**WHAT YOU HAVE TO DO:** Lines with the word "пожарах" are the answer; copy each of them from the data below.

--- SOURCE MATERIAL Enclosed Below ---

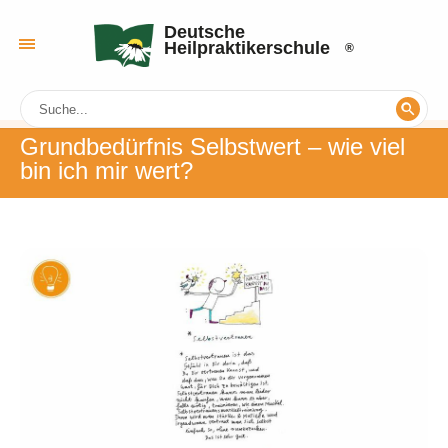
Deutsche
Heilpraktikerschule
Grundbedürfnis Selbstwert – wie viel
bin ich mir wert?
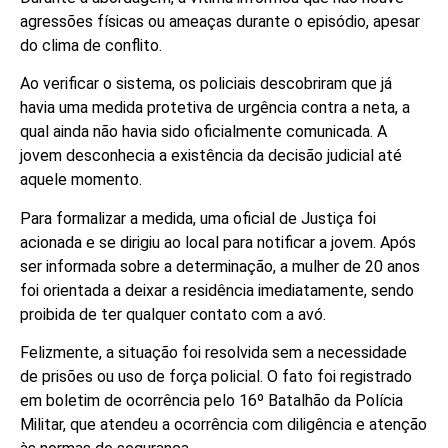
agressões físicas ou ameaças durante o episódio, apesar
do clima de conflito.
Ao verificar o sistema, os policiais descobriram que já
havia uma medida protetiva de urgência contra a neta, a
qual ainda não havia sido oficialmente comunicada. A
jovem desconhecia a existência da decisão judicial até
aquele momento.
Para formalizar a medida, uma oficial de Justiça foi
acionada e se dirigiu ao local para notificar a jovem. Após
ser informada sobre a determinação, a mulher de 20 anos
foi orientada a deixar a residência imediatamente, sendo
proibida de ter qualquer contato com a avó.
Felizmente, a situação foi resolvida sem a necessidade
de prisões ou uso de força policial. O fato foi registrado
em boletim de ocorrência pelo 16º Batalhão da Polícia
Militar, que atendeu a ocorrência com diligência e atenção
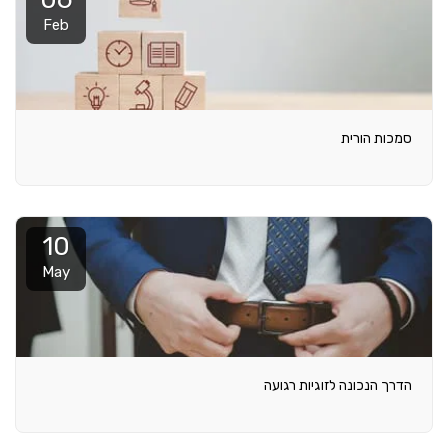
Feb
סמכות הורית
10
May
הדרך הנכונה לזוגיות רגועה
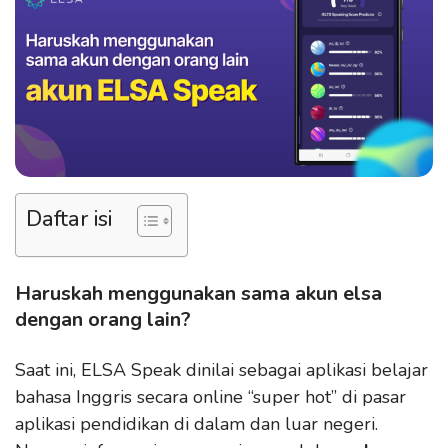
Daftar isi
Haruskah menggunakan sama akun elsa
dengan orang lain?
Saat ini, ELSA Speak dinilai sebagai aplikasi belajar
bahasa Inggris secara online “super hot” di pasar
aplikasi pendidikan di dalam dan luar negeri.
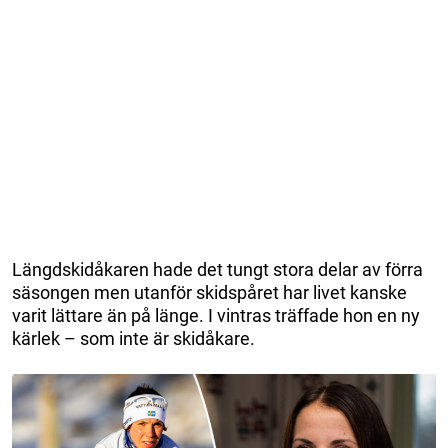
Längdskidåkaren hade det tungt stora delar av förra
säsongen men utanför skidspåret har livet kanske
varit lättare än på länge. I vintras träffade hon en ny
kärlek – som inte är skidåkare.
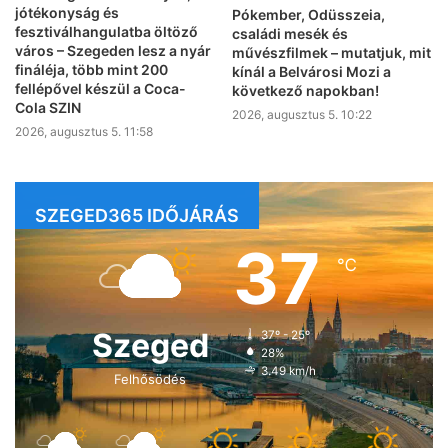
jótékonyság és
Pókember, Odüsszeia,
fesztiválhangulatba öltöző
családi mesék és
város – Szegeden lesz a nyár
művészfilmek – mutatjuk, mit
fináléja, több mint 200
kínál a Belvárosi Mozi a
fellépővel készül a Coca-
következő napokban!
Cola SZIN
2026, augusztus 5. 10:22
2026, augusztus 5. 11:58
SZEGED365 IDŐJÁRÁS
37
℃
Szeged
37º - 25º
28%
3.49 km/h
Felhősödés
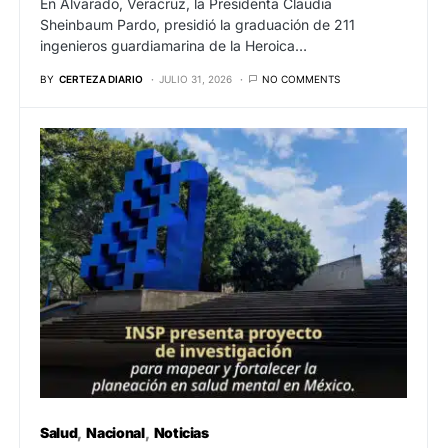
En Alvarado, Veracruz, la Presidenta Claudia
Sheinbaum Pardo, presidió la graduación de 211
ingenieros guardiamarina de la Heroica…
BY
CERTEZA DIARIO
JULIO 31, 2026
NO COMMENTS
Salud
Nacional
Noticias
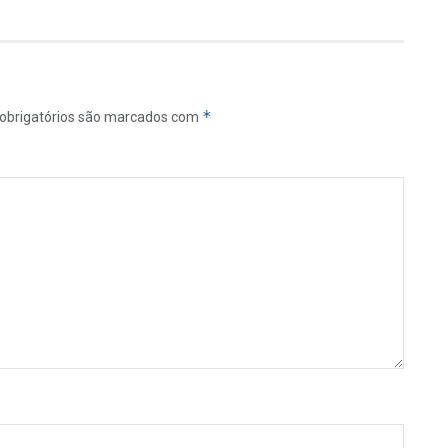
*
obrigatórios são marcados com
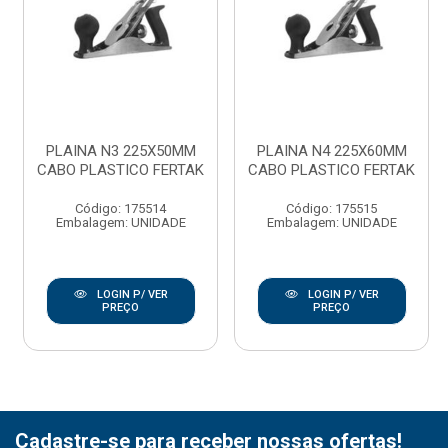
PLAINA N3 225X50MM
PLAINA N4 225X60MM
CABO PLASTICO FERTAK
CABO PLASTICO FERTAK
Código: 175514
Código: 175515
Embalagem: UNIDADE
Embalagem: UNIDADE
LOGIN P/ VER
LOGIN P/ VER
PREÇO
PREÇO
Cadastre-se para receber nossas ofertas!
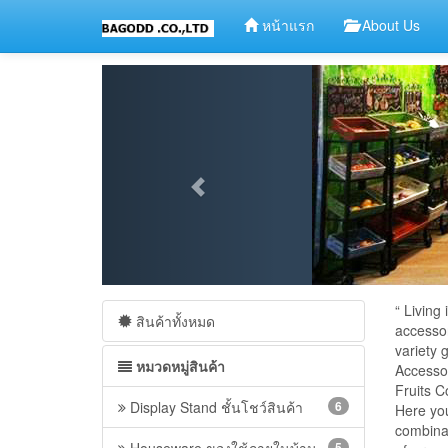
หน้าแรก
About Us
“ Living
สินค้าทั้งหมด
accessor
variety
หมวดหมู่สินค้า
Accesso
Fruits C
Display Stand ชั้นโชว์สินค้า
6
Here you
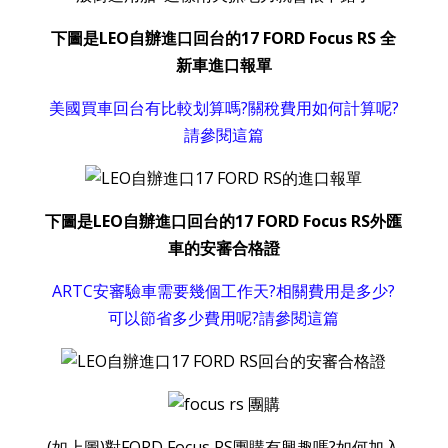
下圖是LEO自辦進口回台的17 FORD Focus RS 全
新車進口報單
美國買車回台有比較划算嗎?關稅費用如何計算呢?
請參閱這篇
下圖是LEO自辦進口回台的17 FORD Focus RS外匯
車的安審合格證
ARTC安審驗車需要幾個工作天?相關費用是多少?
可以節省多少費用呢?請參閱這篇
(如上圖)對FORD Focus RS團購有興趣嗎?如何加入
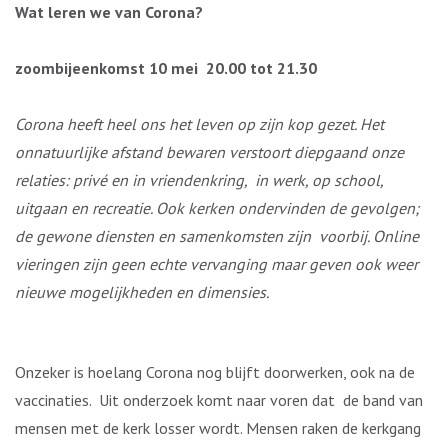
Wat leren we van Corona?
zoombijeenkomst 10 mei 20.00 tot 21.30
Corona heeft heel ons het leven op zijn kop gezet. Het
onnatuurlijke afstand bewaren verstoort diepgaand onze
relaties: privé en in vriendenkring, in werk, op school,
uitgaan en recreatie. Ook kerken ondervinden de gevolgen;
de gewone diensten en samenkomsten zijn voorbij. Online
vieringen zijn geen echte vervanging maar geven ook weer
nieuwe mogelijkheden en dimensies.
Onzeker is hoelang Corona nog blijft doorwerken, ook na de
vaccinaties. Uit onderzoek komt naar voren dat de band van
mensen met de kerk losser wordt. Mensen raken de kerkgang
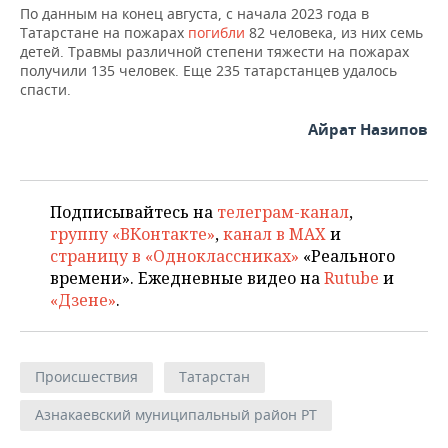
По данным на конец августа, с начала 2023 года в
Татарстане на пожарах
погибли
82 человека, из них семь
детей. Травмы различной степени тяжести на пожарах
получили 135 человек. Еще 235 татарстанцев удалось
спасти.
Айрат Назипов
Подписывайтесь на
телеграм-канал
,
группу «ВКонтакте»
,
канал в MAX
и
страницу в «Одноклассниках»
«Реального
времени». Ежедневные видео на
Rutube
и
«Дзене»
.
Происшествия
Татарстан
Азнакаевский муниципальный район РТ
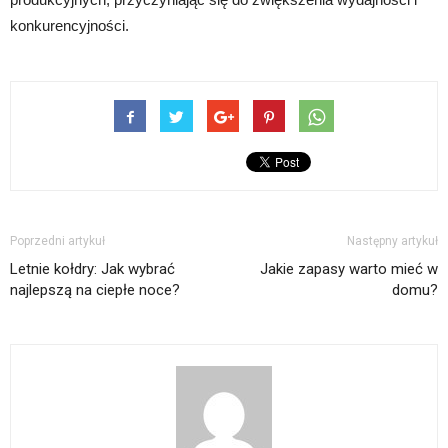
konkurencyjności.
Poprzedni artykuł
Następny artykuł
Letnie kołdry: Jak wybrać
Jakie zapasy warto mieć w
najlepszą na ciepłe noce?
domu?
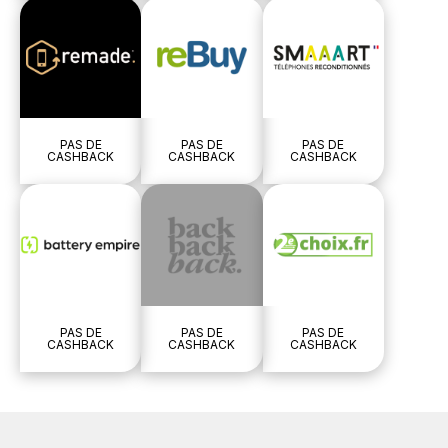
PAS DE
PAS DE
PAS DE
CASHBACK
CASHBACK
CASHBACK
PAS DE
PAS DE
PAS DE
CASHBACK
CASHBACK
CASHBACK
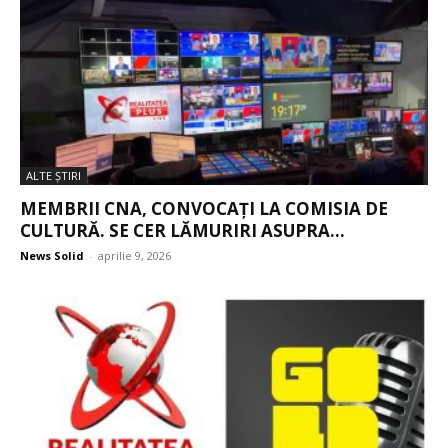
ALTE ŞTIRI
MEMBRII CNA, CONVOCAȚI LA COMISIA DE
CULTURĂ. SE CER LĂMURIRI ASUPRA...
News Solid
-
aprilie 9, 2026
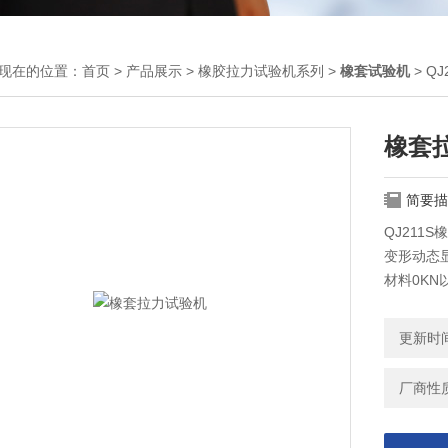
现在的位置：
首页
>
产品展示
>
橡胶拉力试验机系列
>
橡套试验机
> Q
橡套
简要描
QJ211
变形动态
材料0K
劳等多项
更新时间：
厂商性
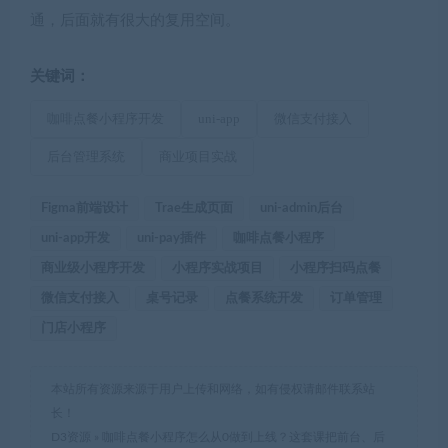
通，后面就有很大的复用空间。
关键词：
咖啡点餐小程序开发
uni-app
微信支付接入
后台管理系统
商业项目实战
Figma前端设计
Trae生成页面
uni-admin后台
uni-app开发
uni-pay插件
咖啡点餐小程序
商业级小程序开发
小程序实战项目
小程序扫码点餐
微信支付接入
桌号记录
点餐系统开发
订单管理
门店小程序
本站所有资源来源于用户上传和网络，如有侵权请邮件联系站
长！
D3资源
»
咖啡点餐小程序怎么从0做到上线？这套课把前台、后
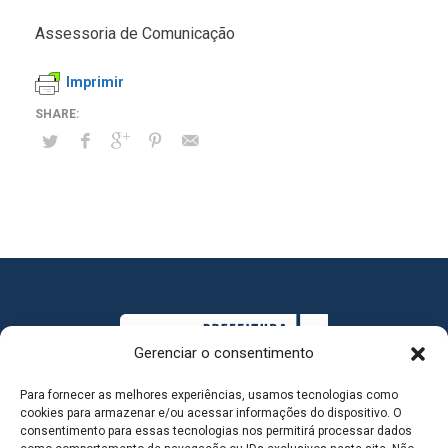
Assessoria de Comunicação
Imprimir
Gerenciar o consentimento
Para fornecer as melhores experiências, usamos tecnologias como
cookies para armazenar e/ou acessar informações do dispositivo. O
consentimento para essas tecnologias nos permitirá processar dados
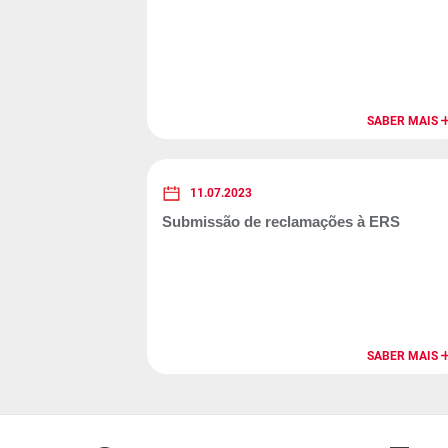
SABER MAIS
11.07.2023
Submissão de reclamações à ERS
SABER MAIS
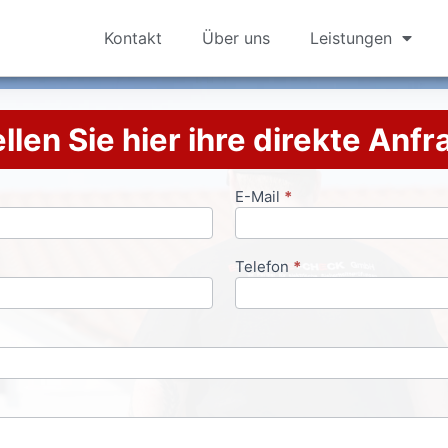
Kontakt
Über uns
Leistungen
llen Sie hier ihre direkte Anf
E-Mail
*
Telefon
*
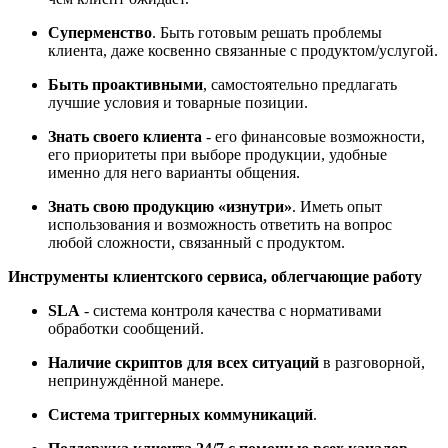
Суперменство
. Быть готовым решать проблемы
клиента, даже косвенно связанные с продуктом/услугой.
Быть проактивными
, самостоятельно предлагать
лучшие условия и товарные позиции.
Знать своего клиента
- его финансовые возможности,
его приоритеты при выборе продукции, удобные
именно для него варианты общения.
Знать свою продукцию «изнутри»
. Иметь опыт
использования и возможность ответить на вопрос
любой сложности, связанный с продуктом.
Инструменты клиентского сервиса, облегчающие работу
SLA
- система контроля качества с нормативами
обработки сообщений.
Наличие скриптов для всех ситуаций
в разговорной,
непринуждённой манере.
Система триггерных коммуникаций
.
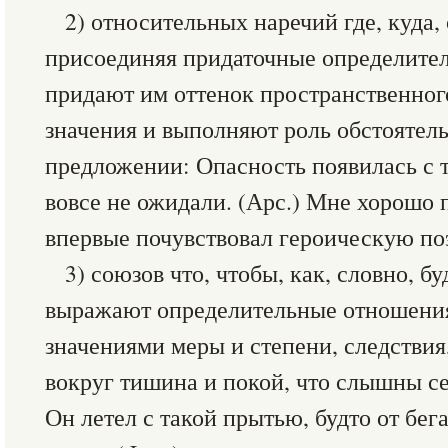
2) относительных наречий где, куда, 
присоединяя придаточные определите
придают им оттенок пространственног
значения и выполняют роль обстоятель
предложении: Опасность появилась с т
вовсе не ожидали. (Арс.) Мне хорошо п
впервые почувствовал героическую поэ
3) союзов что, чтобы, как, словно, бу
выражают определительные отношени
значениями меры и степени, следствия,
вокруг тишина и покой, что слышны се
Он летел с такой прытью, будто от бега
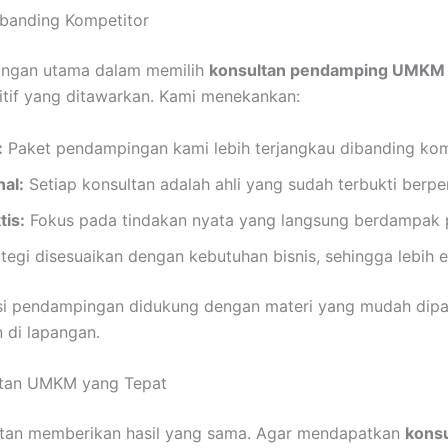
banding Kompetitor
angan utama dalam memilih
konsultan pendamping UMKM 
tif yang ditawarkan. Kami menekankan:
:
Paket pendampingan kami lebih terjangkau dibanding komp
nal:
Setiap konsultan adalah ahli yang sudah terbukti berp
tis:
Fokus pada tindakan nyata yang langsung berdampak p
tegi disesuaikan dengan kebutuhan bisnis, sehingga lebih ef
 sesi pendampingan didukung dengan materi yang mudah dip
 di lapangan.
ltan UMKM yang Tepat
ltan memberikan hasil yang sama. Agar mendapatkan
kons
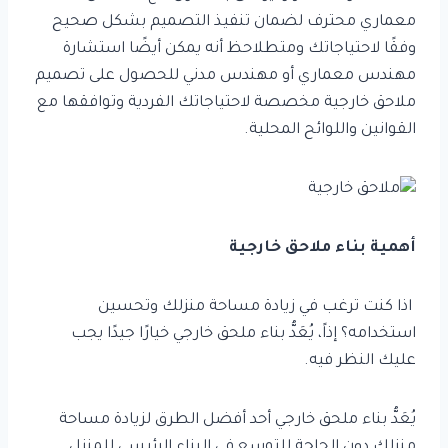
معماري محترف لضمان تنفيذ التصميم بشكل صحيح
وفقًا لاحتياجاتك ومتطلاحظ أنه يمكن أيضًا استشارة
مهندس معماري أو مهندس مدني للحصول على تصميم
ملاحق خارجية مخصصة لاحتياجاتك الفردية وتوافقها مع
القوانين واللوائح المحلية.
أهمية بناء ملاحق خارجية
اذا كنت ترغب في زيادة مساحة منزلك وتحسين
استخدامه؟ إذاً، يُعَدُّ بناء ملحق خارجي خيارًا جيدًا يجب
عليك النظر فيه.
يُعَدُّ بناء ملحق خارجي أحد أفضل الطرق لزيادة مساحة
منزلك دون الحاجة للتوسع في البناء الرئيسي للمنزل.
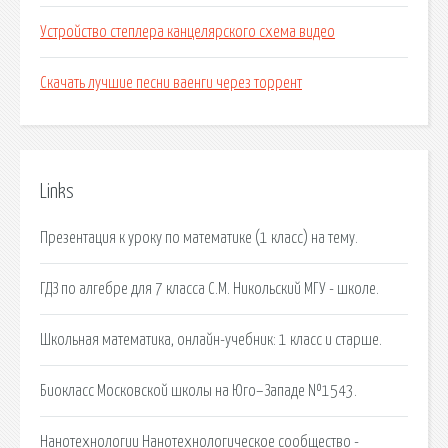
Устройство степлера канцелярского схема видео
Скачать лучшие песни ваенги через торрент
Links
Презентация к уроку по математике (1 класс) на тему.
ГДЗ по алгебре для 7 класса С.М. Никольский МГУ - школе.
Школьная математика, онлайн-учебник: 1 класс и старше.
Биокласс Московской школы на Юго–Западе №1543.
Нанотехнологии Нанотехнологическое сообщество -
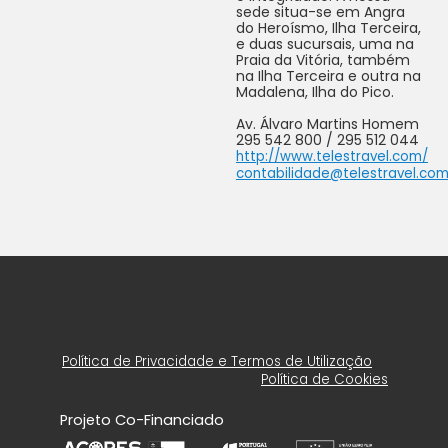
sede situa-se em Angra
do Heroísmo, Ilha Terceira,
e duas sucursais, uma na
Praia da Vitória, também
na Ilha Terceira e outra na
Madalena, Ilha do Pico.
Av. Álvaro Martins Homem
295 542 800 / 295 512 044
http://www.telestravel.com/
contabilidade@telestravel.co
Política de Privacidade e Termos de Utilização
Política de Cookies
Projeto Co-Financiado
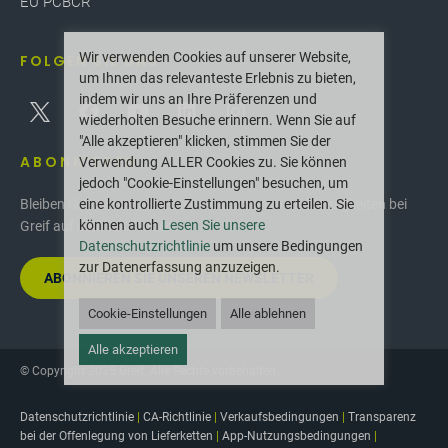
EU PCBCR
Wir verwenden Cookies auf unserer Website,
FOLGEN SIE UNS
um Ihnen das relevanteste Erlebnis zu bieten,
indem wir uns an Ihre Präferenzen und
wiederholten Besuche erinnern. Wenn Sie auf
"Alle akzeptieren" klicken, stimmen Sie der
ABONNIEREN
Verwendung ALLER Cookies zu. Sie können
jedoch "Cookie-Einstellungen" besuchen, um
eine kontrollierte Zustimmung zu erteilen. Sie
Bleiben Sie über die neuesten Innovationen und Neuigkeiten bei
können auch
Lesen Sie unsere
Greif auf dem Laufenden.
Datenschutzrichtlinie
um unsere Bedingungen
zur Datenerfassung anzuzeigen.
ABONNIEREN SIE UNSEREN NEWSLETTER
Cookie-Einstellungen
Alle ablehnen
Alle akzeptieren
© Copyright 2025 Greif. Alle Rechte vorbehalten.
Datenschutzrichtlinie
|
CA-Richtlinie
|
Verkaufsbedingungen
|
Transparenz
bei der Offenlegung von Lieferketten
|
App-Nutzungsbedingungen
|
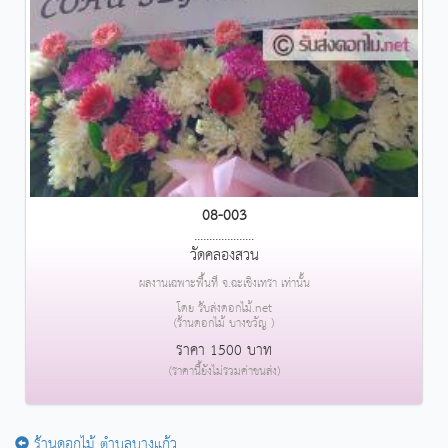
08-003
....................
วัดคลองสวน
ผลงานเฉพาะพื้นที่ จ.ฉะเชิงเทรา เท่านั้น
โดย รับส่งดอกไม้.net
(ร้านดอกไม้ บางขวัญ )
ราคา 1500 บาท
(ราคานี้ยังไม่รวมค่าขนส่ง)
ร้านดอกไม้ ตำบลบางแก้ว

--- End of Enclosed SOURCE MATERIAL ---

**WRITTEN SOLUTION:**
Татарстане на пожарах
детей. Травмы различной степени тяжести на пожарах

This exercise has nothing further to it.